Gesammelt 1
Texte von Gudrun Kapeller aus der Schreibpädagogik-Lehrgangsklasse 2020/2021
Die Nachbarin
Durch das Loch im Fliegengitter kann man das Haus der Nachbarin sehen. Manchmal sieht man auch die Nachbarin selbst, wenn sie im Frühling im Garten Blumen anpflanzt, im Sommer dösend auf dem wackeligen grünen Gartensessel sitzt oder im Herbst Laub auftürmt. Nur im Winter sieht man sie kaum. Die Nachbarin baut keine Schneemänner. Sie macht keine Schneeballschlachten. Sie lässt den Schnee einfach liegen. Ihr Garten glitzert im Winter wie ein weißes Meer bei Sonnenuntergang. Es ist ein Schneemeerglitzergarten. Durch das Loch im Fliegengitter sieht man nur eine winzige kleine weiße Welle davon. Vielleicht hätte ich es größer schneiden sollen, um besser versinken zu können.
Das Loch im Fliegengitter gibt es erst, seit ein Vogel es dort hineingepickt hat. Er hat mir die Sicht freigepickt.
Dort, wo früher das Blumenbeet der Nachbarin war, steht jetzt ein Trampolin. Um das Kreischen der Kinder mitzubekommen, braucht man kein Loch im Fliegengitter. Funktionierende Ohren reichen. Und selbst die Ohren von Opa hören das Hüpfen der Kinder. Aber er kann es ausschalten, wenn es zu laut wird.
Ich frage mich ständig, welcher Vogel so dumm sein konnte, statt des Meisenknödels das Fliegengitter zu zerpicken. Vielleicht war es einfach keine Meise.
Die Nachbarin streichelt über das Fell des kleinen Hasen. Ihre Finger sind runzelig. Sie war immer schon alt. Ich halte den Hasen ganz vorsichtig über den Zaun. Es ist der weiße mit den braunen Ohren und der braunen Nase. Er hat noch keinen Namen. „Weißt du“, sage ich zur Nachbarin, „du kannst ihn haben, wenn du möchtest, aber er muss weiter bei uns bleiben, weil du ja keine anderen Hasen hast.“ Die Nachbarin lacht und ich erschrecke mich vor dem Klang ihrer Stimme, weil ich sie noch nie gehört habe. Das Häschen fällt mir aus den Händen und landet weich in einem Laubhaufen im Garten der Nachbarin.

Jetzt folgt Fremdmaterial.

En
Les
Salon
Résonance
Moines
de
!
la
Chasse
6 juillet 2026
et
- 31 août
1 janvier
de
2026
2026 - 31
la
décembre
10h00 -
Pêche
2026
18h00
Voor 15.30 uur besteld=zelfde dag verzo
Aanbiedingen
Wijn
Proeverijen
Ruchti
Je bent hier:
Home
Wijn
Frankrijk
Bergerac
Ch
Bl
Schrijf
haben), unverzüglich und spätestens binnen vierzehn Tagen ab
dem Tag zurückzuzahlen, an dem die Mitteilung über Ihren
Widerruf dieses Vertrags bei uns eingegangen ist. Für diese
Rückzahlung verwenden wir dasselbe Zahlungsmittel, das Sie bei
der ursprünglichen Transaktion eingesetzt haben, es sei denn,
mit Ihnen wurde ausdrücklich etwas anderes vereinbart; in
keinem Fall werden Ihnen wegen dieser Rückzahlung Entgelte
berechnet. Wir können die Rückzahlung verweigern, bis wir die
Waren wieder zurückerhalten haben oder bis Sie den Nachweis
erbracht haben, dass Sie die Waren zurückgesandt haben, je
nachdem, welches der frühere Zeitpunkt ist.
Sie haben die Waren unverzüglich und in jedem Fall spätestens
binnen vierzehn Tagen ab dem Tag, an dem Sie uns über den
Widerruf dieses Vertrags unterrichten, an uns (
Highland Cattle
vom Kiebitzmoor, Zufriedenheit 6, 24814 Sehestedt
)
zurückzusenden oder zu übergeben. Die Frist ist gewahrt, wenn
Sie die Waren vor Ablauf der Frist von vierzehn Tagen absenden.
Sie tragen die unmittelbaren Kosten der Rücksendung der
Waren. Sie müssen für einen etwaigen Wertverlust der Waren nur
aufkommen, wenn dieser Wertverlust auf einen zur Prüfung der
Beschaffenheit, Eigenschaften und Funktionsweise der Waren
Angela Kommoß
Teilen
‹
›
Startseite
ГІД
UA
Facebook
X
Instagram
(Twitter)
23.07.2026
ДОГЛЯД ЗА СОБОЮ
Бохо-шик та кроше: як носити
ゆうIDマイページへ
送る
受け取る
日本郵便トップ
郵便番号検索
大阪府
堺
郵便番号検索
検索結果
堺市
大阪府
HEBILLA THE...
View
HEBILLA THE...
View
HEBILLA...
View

Ich darf das Fenster nur öffnen, weil das Fliegengitter davor angebracht ist. Durch das freigepickte Loch kann ich unmöglich fallen. Man kann nicht einmal etwas hindurchwerfen, außer einen Blick.

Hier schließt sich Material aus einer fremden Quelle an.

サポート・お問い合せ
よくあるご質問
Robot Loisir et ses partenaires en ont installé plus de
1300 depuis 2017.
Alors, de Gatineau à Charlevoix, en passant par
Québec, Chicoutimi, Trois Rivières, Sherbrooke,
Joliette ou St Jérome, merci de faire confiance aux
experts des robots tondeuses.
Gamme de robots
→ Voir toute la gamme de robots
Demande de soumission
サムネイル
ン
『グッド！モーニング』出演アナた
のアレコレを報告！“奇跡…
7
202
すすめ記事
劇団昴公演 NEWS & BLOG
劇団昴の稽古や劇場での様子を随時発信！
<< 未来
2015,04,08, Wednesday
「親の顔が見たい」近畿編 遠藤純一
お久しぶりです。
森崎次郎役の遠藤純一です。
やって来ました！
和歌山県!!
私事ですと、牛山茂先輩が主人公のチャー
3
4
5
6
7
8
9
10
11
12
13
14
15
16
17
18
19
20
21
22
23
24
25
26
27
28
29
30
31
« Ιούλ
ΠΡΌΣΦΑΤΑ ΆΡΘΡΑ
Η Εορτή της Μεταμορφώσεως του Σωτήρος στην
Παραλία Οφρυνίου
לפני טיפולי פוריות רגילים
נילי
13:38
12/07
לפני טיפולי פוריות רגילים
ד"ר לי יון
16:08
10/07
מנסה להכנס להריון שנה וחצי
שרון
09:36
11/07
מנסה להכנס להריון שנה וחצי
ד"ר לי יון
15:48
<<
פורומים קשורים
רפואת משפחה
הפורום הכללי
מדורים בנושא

Die Kinder bauen mitten im Garten eine Höhle. Ein Ende des Leintuchs knoten sie um einen Baumstamm, das andere um das Bein eines grünen Gartensessels. Der Wind durchkreuzt die Baupläne der Kinder. Er wirft den Sessel um. Die Höhle wäre weniger einsturzgefährdet, würde die Nachbarin noch auf ihm sitzen.

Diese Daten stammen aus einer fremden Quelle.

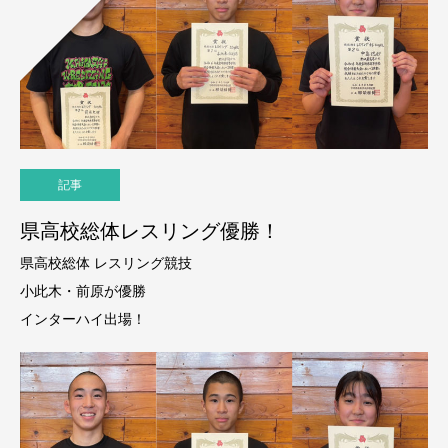
記事
県高校総体レスリング優勝！
県高校総体 レスリング競技
小此木・前原が優勝
インターハイ出場！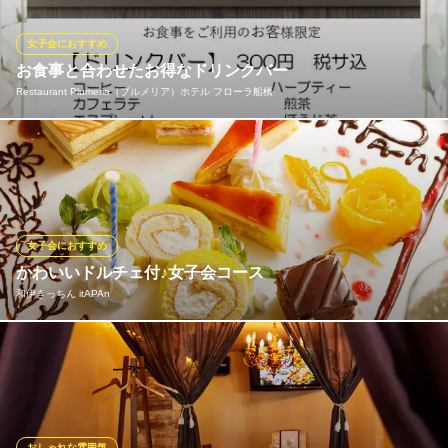
ほどの可愛さ！シェアして色々な味を楽しむのもおすすめ。「別
腹」を満たす至福のデザートタイムをお約束します。
女子会におすすめ
お食事と合わせたお得なドリンクバー
ラ・オハナ 船橋市場店
Restaurant Plumeria（プルメリア）ホテル フローラ船橋
ハワイアンカフェ
ＪＲ総武線船橋駅 徒歩13分
千葉県船橋市市場2-1-30
12種類からなるドリンクバーをお得な価格で！一番人気のワンプ
レートランチをご注文のお客様には、なんと、100円でご提供！
Restaurant Plumeria（プルメリア）ホテル フローラ船橋
カフェレストラン
女子会におすすめ
ＪＲ総武線船橋駅 徒歩3分
かわいいドルチェ付♪女子会コース
千葉県船橋市本町7-11-1
和伊きっちん itAPAn
西船橋で誕生日･記念日･ママ会･女子会ならitAPAnで♪女性限定の
前菜からドルチェまで、女性に人気のメニューを集めました！お
料理のみ3,000円（税込3300円）、二時間飲み放題付きで4,500円
（税込4950円）にてご提供！女性に嬉しい料理全7品。誕生日・
記念日ならドルチェをメッセージ付きプレートに変更OK！
おしゃれな雰囲気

Dieser Text ist im Workshop „Inspiration und Recherche“ mit Bettina Balàka entstanden.
Mondwind und Sommerregen
Mondwind und Sommerregen,
nachts, wenn die Welt für gewöhnlich schläft und ruht,
tut sich mein Gedankenkarussell auf,
bringt mich um den Schlaf,
raubt mir den Atem,
ich kann zwar atmen,
aber die Luft reicht nicht.
Nicht für mich,
vielleicht für dich,
aber du atmest andere Luft,
wir teilen unsere Luft nicht mehr.
Ich höre den Mondwind,
winde mich selbst
im Bett hin und her und um mein Selbst.
Ich suche die Verbindungen, doch der Wind trägt sie davon,
weg von mir,
weg von hier,
sie verblassen,
verblasen sich am Weg zum Mond
und retour von dort, wo sie hergekommen sind
und wo sie sich archiviert fühlen ohne jemals ganz weg zu sein.
Denn es sind Mondwinderinnerungen
an dich und mich, an uns.
In Zeiten, in denen es uns nicht mehr als uns gibt,
nur mehr als dich und mich.
Wenn mich dann der Tag empfängt, kann ich ihn oft nicht sehen,
er verliert sich im Geäst an Gedanken.
Selbst dem Sommerregen gelingt das Reinwaschen nicht,
wie soll ich also reinwachsen in diesen neuen Tag?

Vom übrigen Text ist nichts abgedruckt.